[[ Extracted information open ]]
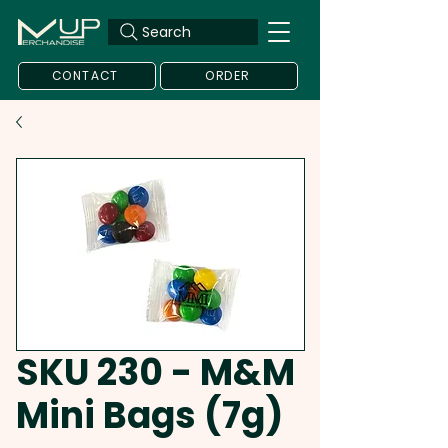
Search
CONTACT
ORDER
SKU 230 - M&M
Mini Bags (7g)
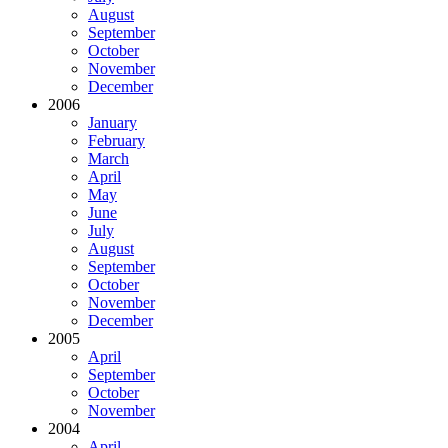
August
September
October
November
December
2006
January
February
March
April
May
June
July
August
September
October
November
December
2005
April
September
October
November
2004
April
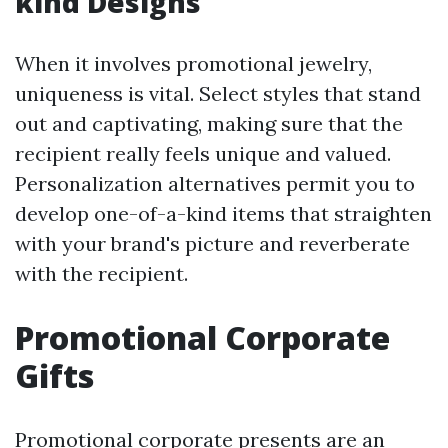
kind Designs
When it involves promotional jewelry,
uniqueness is vital. Select styles that stand
out and captivating, making sure that the
recipient really feels unique and valued.
Personalization alternatives permit you to
develop one-of-a-kind items that straighten
with your brand's picture and reverberate
with the recipient.
Promotional Corporate
Gifts
Promotional corporate presents are an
[[ Extracted information closed ]]
● **Try it**: Each line from the one that contains "kind Designs" through the end of the records must be repeated exactly. No other line belongs in the answer.

● **Response**:
kind Designs
When it involves promotional jewelry,
uniqueness is vital. Select styles that stand
out and captivating, making sure that the
recipient really feels unique and valued.
Personalization alternatives permit you to
develop one-of-a-kind items that straighten
with your brand's picture and reverberate
with the recipient.
Promotional Corporate
Gifts
Promotional corporate presents are an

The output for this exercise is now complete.